We finished 4th in 70/71, 3rd in 71/72 and 73/74, 5th in 79/80, and again 5th the year before the Lawrence group came in during 86. And there were other poor campaigns in there as well. Those teams still had good players in them, and back then most of them were Scottish lads who understood the club. But the league position was the league position. So I struggle a bit when people talk like this is the worst it has ever been. It really isn’t.
Ability is not the main problem
For me, the biggest lesson from all those years is that pure ability is only a small part of being a professional footballer, especially at Rangers. The mental side is enormous. You feel it as a fan inside the stadium, so imagine what it is like on the pitch when 50,000 people are living every touch with you.
Since 86 in particular, the expectations have gone through the roof. We got used to winning, to challenging, to being the dominant force. That is the standard now, and any squad that pulls on that shirt has to cope with it. I genuinely believe there is ability in this squad, but the development some of them need is in their heads, not just in their feet. They need the mentality to show what they already have.
Rangers need stronger characters around the young lads
Right now, there does not seem to be enough mental strength across the group to drag us through the rough spells. We have all seen Rangers teams that could play poorly for 70 minutes then still find something in the last 20. That comes from mentality and leadership as much as from quality.
A few experienced, mentally strong professionals in the right areas would give these younger players the breathing space they badly need. Not just to shout and point, but to take the ball when things are going wrong, to demand it again after a mistake, to keep doing the simple things properly when the crowd is restless. That sort of character rubs off. It always has at this club.

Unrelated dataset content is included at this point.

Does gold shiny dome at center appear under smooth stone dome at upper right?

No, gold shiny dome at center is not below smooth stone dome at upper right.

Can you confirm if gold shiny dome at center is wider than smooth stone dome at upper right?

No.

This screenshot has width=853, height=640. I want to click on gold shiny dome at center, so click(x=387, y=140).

Why I am choosing to back Danny Röhl and the team
Despite the frustrations, I am actually positive about where we are trying to go. Danny Röhl is at least getting some time to put his ideas across and shape things his way. If he gets the right types in the dressing room, the mentality can shift quicker than people think. Ability plus the right head space can be powerful at Rangers.
The other part of this is about us in the stands. I have realised over the years that my own negativity does not help anybody. It just filters down onto the pitch. The players feel that, especially the younger ones, and some of them shrink because of it. So my attitude now is simple: try cheering the whole match and see what happens. Stay with them. You might be surprised at the transformation in some of them.
Support, not surrender
After a lifetime watching Rangers sides, many of them much poorer than this, I have settled on my own way of following the club. Others might not like it, and that is fine. They do not know me, and I do not know them, but I care as much as any of the folk who spend 90 minutes moaning.

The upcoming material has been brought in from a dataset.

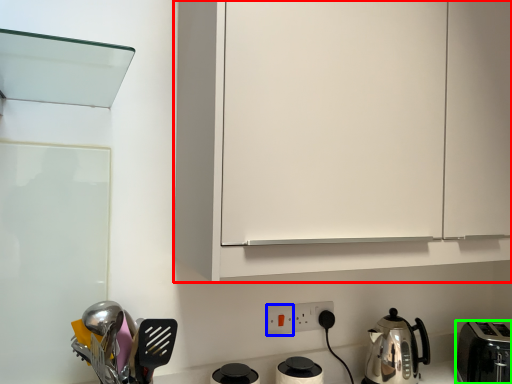 Question: Which object is the farthest from cabinetry (highlighted by a red box)? Choose among these: electric outlet (highlighted by a blue box) or toaster (highlighted by a green box).

Choices:
 (A) electric outlet
 (B) toaster

Answer: (B) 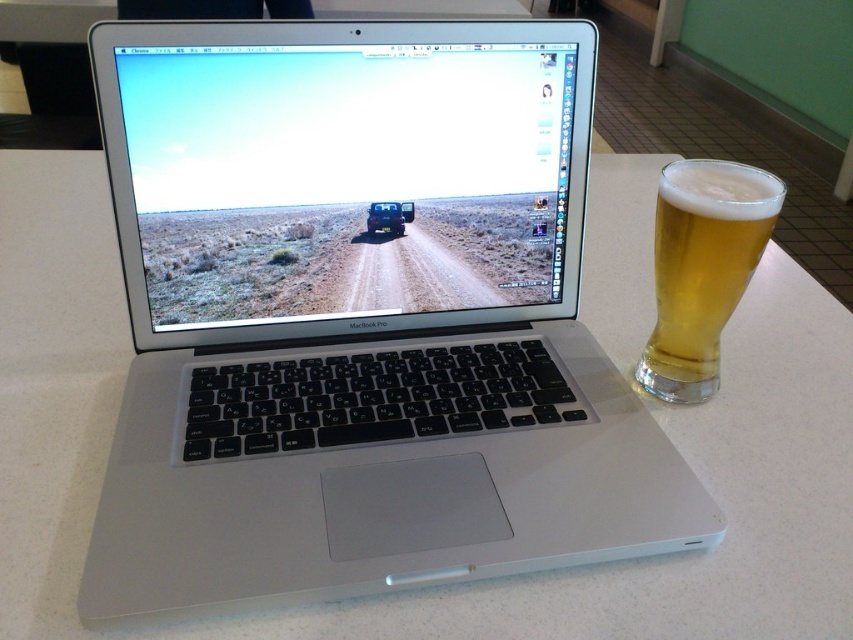 Which is behind, point (531, 476) or point (729, 298)?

I am not blind to the problems. I have just seen enough cycles to know that mentality, pressure and support all go hand in hand at Ibrox. So I will keep backing the team, keep singing my songs, and if that comes across as a bit of Kumbaya to some people, I can live with that. I will still be in my seat the next time we kick off, expecting better but determined to support them all the same.
Related Articles
About Rangers News Views
Rangers News Views offers daily Glasgow Rangers coverage including match reaction, transfer analysis, SPFL context, tactical breakdowns and opinion-led articles written by supporters for supporters.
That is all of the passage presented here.